O número de vítimas fatais decorrentes dos violentos terremotos que atingiram o norte da Venezuela na última quarta-feira subiu para 920 pessoas, segundo o balanço oficial mais recente divulgado pelo governo venezuelano na tarde desta sexta-feira (26). O relatório provisório aponta ainda que há pelo menos 2.980 feridos e cerca de 250 edifícios que desabaram totalmente ou sofreram graves danos estruturais.
A dimensão da tragédia, no entanto, pode ser significativamente maior. O Escritório de Ajuda Humanitária da Organização das Nações Unidas estima que o número de desaparecidos passe de 50 mil pessoas. Paralelamente, projeções do Serviço Geológico dos Estados Unidos, que levam em consideração a alta densidade populacional das áreas afetadas e a fragilidade das infraestruturas locais, alertam que o total de mortos pode quebrar a barreira dos 10 mil.
Os tremores em sequência — classificados por especialistas como “sismos gêmeos” — registraram magnitudes de 7,2 e 7,5. Eles ocorreram em um intervalo de menos de um minuto e com apenas cinco quilômetros de distância entre os epicentros.

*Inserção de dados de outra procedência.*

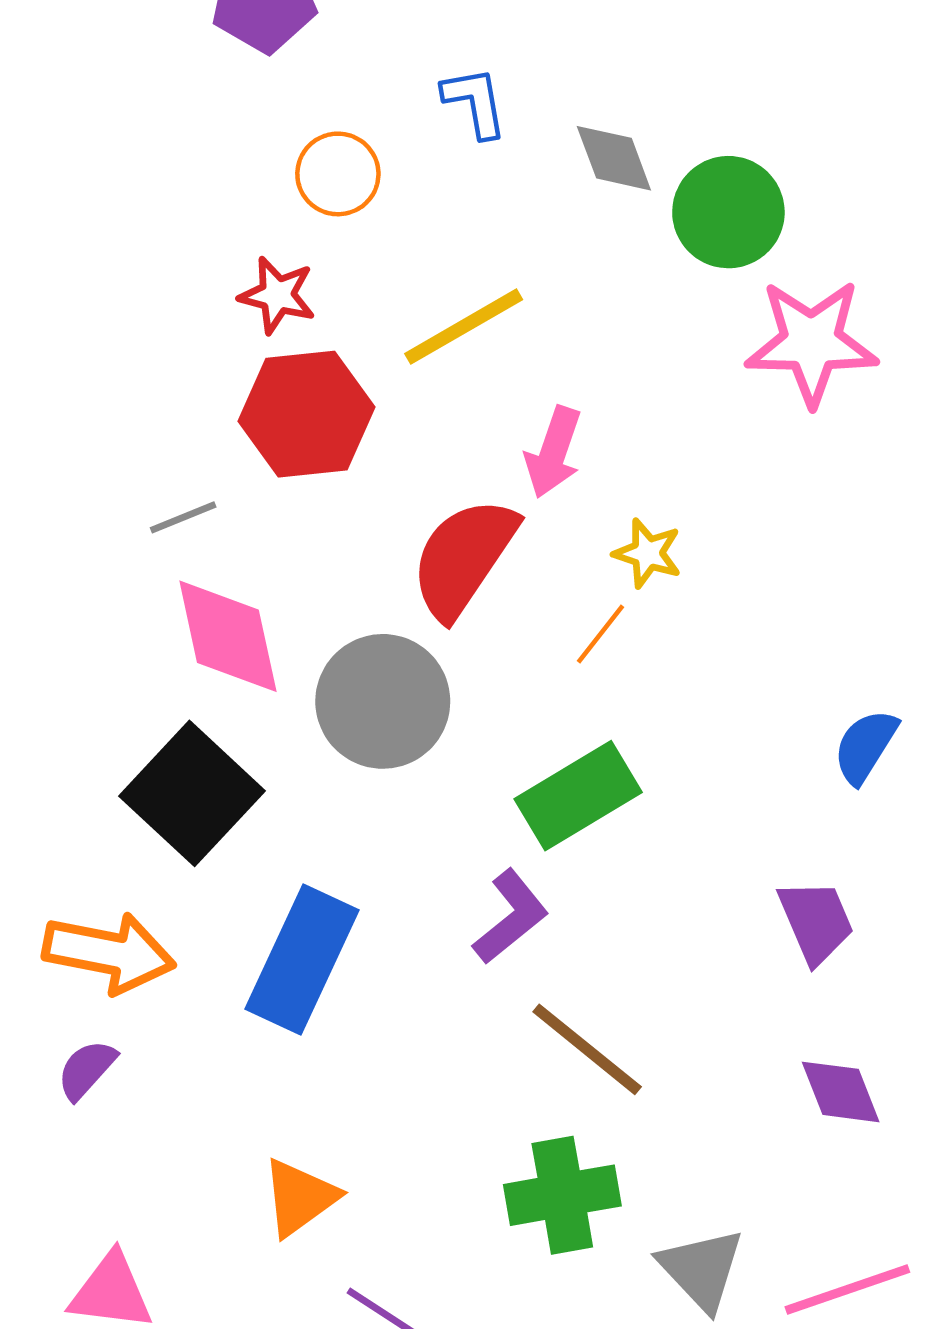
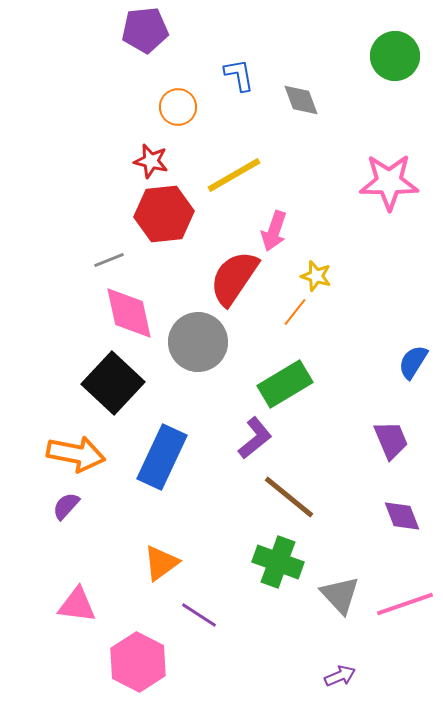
green circle: (728, 212) -> (395, 56), moved
green cross: (562, 1195) -> (278, 562), turned 30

O abalo mais forte teve origem na cidade de El Guayabo, a 168 quilômetros de Caracas. A devastação foi amplificada pela baixa profundidade dos tremores, o que fez com que a energia liberada atingisse o solo e as construções com máxima intensidade.
A região metropolitana de Caracas e as cidades costeiras vizinhas foram as mais castigadas pelo desastre, considerado o mais forte em solo venezuelano nos últimos 100 anos. Diante do cenário caótico, o governo decretou estado de emergência e anunciou a militarização do estado litorâneo de La Guaira, uma das zonas mais destruídas. Como reflexo do impacto na infraestrutura de transportes, o aeroporto internacional da capital permanece fechado.

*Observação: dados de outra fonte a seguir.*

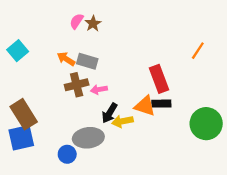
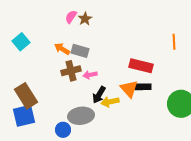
orange line: (198, 51) -> (174, 42), turned -35
red rectangle: (159, 79) -> (141, 66), turned -55
orange triangle: (145, 106) -> (129, 89), turned 30

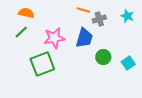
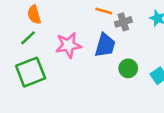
orange semicircle: (26, 13) -> (34, 15), turned -119
green square: (42, 64) -> (31, 72), moved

Em meio a relatos e vídeos dramáticos de desabamentos que circulam nas redes sociais, as equipes de resgate travam uma corrida contra o tempo para localizar sobreviventes. Até a quinta-feira, estimava-se que pelo menos 200 pessoas continuavam presas sob as toneladas de concreto. Para reforçar a resposta humanitária e acelerar as buscas nos escombros, uma força-tarefa internacional começou a desembarcar no país nesta sexta-feira, liderada por equipes enviadas pelo Brasil e pelos Estados Unidos.